NYU's Government and Community Affairs team (OGCA) sat down with Piros to learn more about the new Creative Steps program; its origins with Council Member Margaret Chin, NYU, and University Settlement; and her hopes for its future.
OGCA: Who will the program serve?
Piros: The program will grow from serving 15-20 children to 78 children. There will be 5 classrooms. The schedule with options will be 9am-3pm with extended hours from 8am-6pm available to all ages. Having a classroom serving infants/toddler from 12 months is an important enhancement to the community since these spaces are in high demand. As the program develops, we will consider additional evening or weekend hours plus the addition of parent/child activities.
The Creative Steps program will be fully integrated into the full range of University Settlement early childhood programs, and therefore would be representative of the highest quality programs available in this City.
OGCA: How was the idea of developing the space initiated? Who was involved in turning the idea into a reality?
Piros: University Settlement has a very long and extensive involvement with NYU and the community. Graduate students have internships in our organization, hundreds of volunteers work at our sites, including at our affiliate, The Door. Many faculty are engaged in projects involving our programs. Many of our staff have or are now attending NYU degree programs. And NYU has had representatives on our Board.
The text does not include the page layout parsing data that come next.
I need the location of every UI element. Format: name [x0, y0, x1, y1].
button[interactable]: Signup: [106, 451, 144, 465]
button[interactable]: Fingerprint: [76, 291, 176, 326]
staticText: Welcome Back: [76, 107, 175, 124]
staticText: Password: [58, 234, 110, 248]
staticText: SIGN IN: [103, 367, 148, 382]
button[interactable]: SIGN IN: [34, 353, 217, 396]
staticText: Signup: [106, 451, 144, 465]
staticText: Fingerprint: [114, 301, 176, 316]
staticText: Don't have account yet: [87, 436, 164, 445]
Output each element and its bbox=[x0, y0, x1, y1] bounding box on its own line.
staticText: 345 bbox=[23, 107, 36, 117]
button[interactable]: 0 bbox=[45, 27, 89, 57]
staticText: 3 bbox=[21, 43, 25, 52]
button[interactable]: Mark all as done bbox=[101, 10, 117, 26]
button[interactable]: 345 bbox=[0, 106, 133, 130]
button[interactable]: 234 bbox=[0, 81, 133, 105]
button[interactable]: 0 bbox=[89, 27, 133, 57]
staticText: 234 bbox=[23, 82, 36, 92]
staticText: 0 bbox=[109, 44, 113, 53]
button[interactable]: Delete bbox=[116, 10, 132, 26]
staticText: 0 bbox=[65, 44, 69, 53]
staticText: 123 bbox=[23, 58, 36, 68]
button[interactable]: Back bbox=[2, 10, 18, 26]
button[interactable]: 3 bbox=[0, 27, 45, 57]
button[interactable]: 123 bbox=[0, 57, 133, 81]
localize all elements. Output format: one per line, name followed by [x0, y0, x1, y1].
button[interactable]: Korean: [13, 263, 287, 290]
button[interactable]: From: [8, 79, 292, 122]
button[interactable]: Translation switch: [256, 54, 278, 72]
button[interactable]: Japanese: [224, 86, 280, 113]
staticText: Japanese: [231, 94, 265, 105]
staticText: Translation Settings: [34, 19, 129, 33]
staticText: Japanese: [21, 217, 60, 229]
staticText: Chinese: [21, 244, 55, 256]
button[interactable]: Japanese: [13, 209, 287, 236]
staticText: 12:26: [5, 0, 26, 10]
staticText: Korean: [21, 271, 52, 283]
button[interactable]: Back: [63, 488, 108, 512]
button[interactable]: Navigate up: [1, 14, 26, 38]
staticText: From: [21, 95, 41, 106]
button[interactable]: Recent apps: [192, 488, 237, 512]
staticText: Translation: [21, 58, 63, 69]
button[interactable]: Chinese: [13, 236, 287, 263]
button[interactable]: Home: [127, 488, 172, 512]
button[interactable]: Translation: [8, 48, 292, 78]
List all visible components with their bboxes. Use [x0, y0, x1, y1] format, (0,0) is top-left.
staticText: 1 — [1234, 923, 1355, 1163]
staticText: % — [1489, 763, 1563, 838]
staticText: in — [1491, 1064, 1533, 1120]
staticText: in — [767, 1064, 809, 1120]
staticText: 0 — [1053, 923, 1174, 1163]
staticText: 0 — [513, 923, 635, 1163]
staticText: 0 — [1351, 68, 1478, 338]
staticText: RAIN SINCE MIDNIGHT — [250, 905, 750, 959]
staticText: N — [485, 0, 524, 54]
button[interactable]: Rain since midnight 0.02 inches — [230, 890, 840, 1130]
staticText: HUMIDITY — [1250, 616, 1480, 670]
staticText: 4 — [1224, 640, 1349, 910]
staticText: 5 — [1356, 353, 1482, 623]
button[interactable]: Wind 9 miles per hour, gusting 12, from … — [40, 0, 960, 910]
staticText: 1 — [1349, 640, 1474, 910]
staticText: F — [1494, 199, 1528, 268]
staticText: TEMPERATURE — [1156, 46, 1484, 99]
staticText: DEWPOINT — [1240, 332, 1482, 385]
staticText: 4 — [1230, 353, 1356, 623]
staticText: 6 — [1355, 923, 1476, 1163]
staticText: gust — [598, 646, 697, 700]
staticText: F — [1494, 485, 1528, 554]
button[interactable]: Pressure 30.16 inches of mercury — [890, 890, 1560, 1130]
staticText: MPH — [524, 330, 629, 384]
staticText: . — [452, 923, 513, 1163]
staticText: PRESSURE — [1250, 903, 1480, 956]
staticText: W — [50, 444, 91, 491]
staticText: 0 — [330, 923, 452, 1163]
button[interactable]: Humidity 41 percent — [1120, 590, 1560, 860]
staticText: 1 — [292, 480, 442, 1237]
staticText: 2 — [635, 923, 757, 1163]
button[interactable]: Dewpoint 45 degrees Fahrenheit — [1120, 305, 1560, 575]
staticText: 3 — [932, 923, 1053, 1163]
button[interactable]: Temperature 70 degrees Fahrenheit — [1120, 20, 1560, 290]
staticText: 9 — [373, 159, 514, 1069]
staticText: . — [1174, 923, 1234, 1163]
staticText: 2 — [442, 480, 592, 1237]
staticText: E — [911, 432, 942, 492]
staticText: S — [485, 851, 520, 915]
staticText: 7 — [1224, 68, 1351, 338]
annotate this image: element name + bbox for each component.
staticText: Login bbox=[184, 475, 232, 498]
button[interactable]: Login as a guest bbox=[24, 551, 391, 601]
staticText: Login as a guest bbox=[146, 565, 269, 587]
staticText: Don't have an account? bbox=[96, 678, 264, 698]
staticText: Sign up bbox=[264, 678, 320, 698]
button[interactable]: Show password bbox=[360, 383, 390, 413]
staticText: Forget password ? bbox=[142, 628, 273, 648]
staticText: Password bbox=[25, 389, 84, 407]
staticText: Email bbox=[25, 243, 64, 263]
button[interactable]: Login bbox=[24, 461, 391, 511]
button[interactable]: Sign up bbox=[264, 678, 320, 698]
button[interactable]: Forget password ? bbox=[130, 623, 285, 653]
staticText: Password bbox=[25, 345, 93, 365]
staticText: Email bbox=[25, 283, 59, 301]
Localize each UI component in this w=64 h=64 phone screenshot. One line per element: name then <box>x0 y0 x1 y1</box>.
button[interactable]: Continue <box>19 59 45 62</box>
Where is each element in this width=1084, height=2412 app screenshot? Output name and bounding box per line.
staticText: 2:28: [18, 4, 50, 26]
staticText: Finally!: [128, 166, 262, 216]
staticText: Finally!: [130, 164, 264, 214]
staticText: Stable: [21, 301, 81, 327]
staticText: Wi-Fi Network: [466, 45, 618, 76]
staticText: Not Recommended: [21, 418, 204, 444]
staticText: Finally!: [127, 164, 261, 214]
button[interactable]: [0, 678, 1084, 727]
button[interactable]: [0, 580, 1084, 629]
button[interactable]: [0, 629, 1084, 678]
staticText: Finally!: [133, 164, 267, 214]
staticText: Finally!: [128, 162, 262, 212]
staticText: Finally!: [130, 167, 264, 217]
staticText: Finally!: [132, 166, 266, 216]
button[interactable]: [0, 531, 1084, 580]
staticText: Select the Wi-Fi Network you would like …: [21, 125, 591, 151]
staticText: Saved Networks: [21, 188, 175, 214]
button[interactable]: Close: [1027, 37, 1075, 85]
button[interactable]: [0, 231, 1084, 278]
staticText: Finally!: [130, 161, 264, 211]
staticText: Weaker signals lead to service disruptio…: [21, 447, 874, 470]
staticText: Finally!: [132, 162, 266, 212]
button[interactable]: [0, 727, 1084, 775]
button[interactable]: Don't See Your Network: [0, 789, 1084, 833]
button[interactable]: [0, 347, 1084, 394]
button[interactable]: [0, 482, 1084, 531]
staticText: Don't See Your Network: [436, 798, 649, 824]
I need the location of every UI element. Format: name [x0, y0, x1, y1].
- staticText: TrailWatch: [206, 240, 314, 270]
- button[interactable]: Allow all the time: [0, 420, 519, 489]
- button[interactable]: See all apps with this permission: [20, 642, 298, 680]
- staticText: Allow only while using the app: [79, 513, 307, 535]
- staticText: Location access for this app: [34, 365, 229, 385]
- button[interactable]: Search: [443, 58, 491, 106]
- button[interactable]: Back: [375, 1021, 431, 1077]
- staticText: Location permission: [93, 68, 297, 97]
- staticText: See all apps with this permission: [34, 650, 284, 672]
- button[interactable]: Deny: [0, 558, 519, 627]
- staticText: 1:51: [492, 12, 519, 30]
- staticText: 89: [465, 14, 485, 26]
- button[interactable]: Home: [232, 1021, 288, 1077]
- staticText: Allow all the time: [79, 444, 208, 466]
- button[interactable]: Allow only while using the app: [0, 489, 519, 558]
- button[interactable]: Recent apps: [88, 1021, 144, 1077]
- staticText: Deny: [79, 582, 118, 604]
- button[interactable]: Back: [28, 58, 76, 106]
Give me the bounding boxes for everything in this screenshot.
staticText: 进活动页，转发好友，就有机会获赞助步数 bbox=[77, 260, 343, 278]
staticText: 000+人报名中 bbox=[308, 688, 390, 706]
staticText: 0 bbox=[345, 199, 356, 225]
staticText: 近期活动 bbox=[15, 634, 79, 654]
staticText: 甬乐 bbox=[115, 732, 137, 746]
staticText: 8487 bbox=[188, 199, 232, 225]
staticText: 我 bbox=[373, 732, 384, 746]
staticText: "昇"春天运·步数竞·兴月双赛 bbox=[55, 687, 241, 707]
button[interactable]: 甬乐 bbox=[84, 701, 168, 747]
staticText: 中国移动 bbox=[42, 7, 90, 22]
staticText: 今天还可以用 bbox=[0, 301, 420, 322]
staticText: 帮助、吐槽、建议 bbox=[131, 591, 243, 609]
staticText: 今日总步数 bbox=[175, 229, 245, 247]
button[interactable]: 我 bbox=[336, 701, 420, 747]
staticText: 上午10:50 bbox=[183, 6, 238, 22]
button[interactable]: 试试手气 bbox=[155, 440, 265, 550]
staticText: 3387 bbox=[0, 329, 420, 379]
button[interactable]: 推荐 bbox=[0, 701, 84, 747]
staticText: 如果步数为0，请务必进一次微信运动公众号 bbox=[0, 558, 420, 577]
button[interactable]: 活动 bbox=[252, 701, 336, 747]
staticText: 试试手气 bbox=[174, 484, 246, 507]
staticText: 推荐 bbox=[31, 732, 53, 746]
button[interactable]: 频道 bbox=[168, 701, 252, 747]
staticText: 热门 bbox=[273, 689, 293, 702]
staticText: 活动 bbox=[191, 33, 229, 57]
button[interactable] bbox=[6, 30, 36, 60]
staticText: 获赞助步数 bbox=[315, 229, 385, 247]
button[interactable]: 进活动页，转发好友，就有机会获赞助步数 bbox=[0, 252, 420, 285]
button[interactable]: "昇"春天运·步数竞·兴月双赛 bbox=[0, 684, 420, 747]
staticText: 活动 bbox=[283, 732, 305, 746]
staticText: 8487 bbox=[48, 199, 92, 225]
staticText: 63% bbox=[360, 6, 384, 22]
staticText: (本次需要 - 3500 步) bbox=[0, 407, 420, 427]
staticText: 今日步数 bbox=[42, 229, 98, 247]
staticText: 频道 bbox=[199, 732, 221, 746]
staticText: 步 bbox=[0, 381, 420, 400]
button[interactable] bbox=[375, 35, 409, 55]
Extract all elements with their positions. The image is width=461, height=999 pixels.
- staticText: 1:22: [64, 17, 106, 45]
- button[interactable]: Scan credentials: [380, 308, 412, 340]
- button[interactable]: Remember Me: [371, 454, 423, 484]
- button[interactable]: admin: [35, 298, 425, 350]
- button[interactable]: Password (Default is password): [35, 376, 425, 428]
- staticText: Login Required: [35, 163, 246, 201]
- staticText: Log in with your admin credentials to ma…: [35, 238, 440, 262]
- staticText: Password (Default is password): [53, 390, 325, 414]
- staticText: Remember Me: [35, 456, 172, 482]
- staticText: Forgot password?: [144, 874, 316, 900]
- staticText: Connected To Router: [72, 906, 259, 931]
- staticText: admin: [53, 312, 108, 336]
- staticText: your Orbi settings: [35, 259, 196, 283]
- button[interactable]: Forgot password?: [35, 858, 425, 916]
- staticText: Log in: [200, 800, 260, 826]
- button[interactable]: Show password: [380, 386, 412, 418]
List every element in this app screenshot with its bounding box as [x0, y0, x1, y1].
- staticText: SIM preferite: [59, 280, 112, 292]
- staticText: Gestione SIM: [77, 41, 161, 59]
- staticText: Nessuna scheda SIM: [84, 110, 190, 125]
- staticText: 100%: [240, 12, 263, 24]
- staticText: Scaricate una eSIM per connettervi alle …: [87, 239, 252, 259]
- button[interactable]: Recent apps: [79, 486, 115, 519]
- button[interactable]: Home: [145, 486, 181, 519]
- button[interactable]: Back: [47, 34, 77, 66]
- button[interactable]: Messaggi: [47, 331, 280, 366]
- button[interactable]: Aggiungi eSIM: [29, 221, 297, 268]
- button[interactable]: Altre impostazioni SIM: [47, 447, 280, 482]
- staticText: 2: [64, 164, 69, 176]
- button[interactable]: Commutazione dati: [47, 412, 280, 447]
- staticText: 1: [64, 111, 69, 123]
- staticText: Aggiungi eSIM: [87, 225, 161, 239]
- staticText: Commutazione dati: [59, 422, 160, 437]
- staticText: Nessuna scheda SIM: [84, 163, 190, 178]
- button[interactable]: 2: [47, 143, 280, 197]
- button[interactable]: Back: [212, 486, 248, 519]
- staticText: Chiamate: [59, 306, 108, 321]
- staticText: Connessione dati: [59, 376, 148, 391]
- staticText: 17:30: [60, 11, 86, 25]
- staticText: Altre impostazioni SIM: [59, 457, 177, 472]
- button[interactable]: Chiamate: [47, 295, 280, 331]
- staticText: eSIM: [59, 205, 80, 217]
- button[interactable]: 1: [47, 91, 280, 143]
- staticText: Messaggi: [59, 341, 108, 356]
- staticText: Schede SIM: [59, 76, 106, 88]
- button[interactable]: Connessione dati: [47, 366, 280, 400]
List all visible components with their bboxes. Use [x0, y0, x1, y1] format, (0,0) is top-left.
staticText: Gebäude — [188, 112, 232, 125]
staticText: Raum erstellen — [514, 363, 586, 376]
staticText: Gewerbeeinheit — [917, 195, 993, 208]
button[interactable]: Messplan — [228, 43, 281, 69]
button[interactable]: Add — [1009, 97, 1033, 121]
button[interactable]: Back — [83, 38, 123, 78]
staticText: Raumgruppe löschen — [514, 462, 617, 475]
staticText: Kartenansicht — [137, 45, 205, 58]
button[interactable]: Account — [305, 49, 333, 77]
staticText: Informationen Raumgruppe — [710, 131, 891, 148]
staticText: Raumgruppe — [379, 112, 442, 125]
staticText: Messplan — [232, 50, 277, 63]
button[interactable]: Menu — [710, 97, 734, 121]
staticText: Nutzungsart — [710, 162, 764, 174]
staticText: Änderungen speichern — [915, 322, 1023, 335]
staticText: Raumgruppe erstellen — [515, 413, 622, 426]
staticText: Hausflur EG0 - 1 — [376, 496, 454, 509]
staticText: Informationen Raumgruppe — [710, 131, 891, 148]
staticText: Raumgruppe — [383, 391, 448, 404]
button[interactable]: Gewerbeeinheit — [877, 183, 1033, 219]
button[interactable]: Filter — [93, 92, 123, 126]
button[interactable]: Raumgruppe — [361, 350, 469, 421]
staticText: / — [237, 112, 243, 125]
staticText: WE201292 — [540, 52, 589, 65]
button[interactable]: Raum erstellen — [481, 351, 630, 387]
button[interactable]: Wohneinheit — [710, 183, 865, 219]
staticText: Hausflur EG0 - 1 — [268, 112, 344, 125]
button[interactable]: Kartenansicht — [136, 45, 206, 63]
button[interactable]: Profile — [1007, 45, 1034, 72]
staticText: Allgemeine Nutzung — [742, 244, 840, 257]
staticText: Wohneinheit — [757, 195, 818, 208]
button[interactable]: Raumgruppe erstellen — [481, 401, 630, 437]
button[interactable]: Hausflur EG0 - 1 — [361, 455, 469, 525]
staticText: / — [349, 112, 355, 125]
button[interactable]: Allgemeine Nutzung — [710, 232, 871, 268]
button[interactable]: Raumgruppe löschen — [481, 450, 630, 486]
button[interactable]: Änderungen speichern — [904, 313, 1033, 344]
When NYU made the decision to expand Creative Steps into a larger program, they reached out to us to consider being in a partnership. University Settlement has been running a Family Day Care Program under an NYU contract for 6 years, and we have discussed the possibility of also having a group setting. These relationships between NYU, University Settlement, and the broader community take many years to develop, and we are excited to see this project come to successful fruition.
Throughout this process, from initial conception of the need for an expanded quality program serving everyone in the community through to full implementation, Councilmember Margaret Chin has played a critical role in advocating for the project, ensuring it be successfully completed according to the guidelines established by her office and NYU, and continuing to represent the interests of her constituents.
OGCA: How was the actual physical development of the new space planned?
Piros: Once NYU decided which space could be made available for an expanded Center, a collaborative relationship was developed in which representatives from the Settlement and Creative Steps joined with people from different parts of NYU, the architect, other professionals, etc in an iterative process to develop and finalize plans for the facility. This has been going on since January 2013, and now continues on weekly "construction" oversight meetings. Developing an early childhood facility is not an easy process in the NYC building process, but this partnership has illustrated what can be accomplished when everyone is on the same page and wants the same excellent outcome.
OGCA: What is your hope for the future with this new space?
Piros: We have two primary objectives: (a) make sure that this is an excellent program both from a parent and child perspective; (b) ensure that the NYU community, as broadly defined as possible, sees this program and facility as an integral part of the community.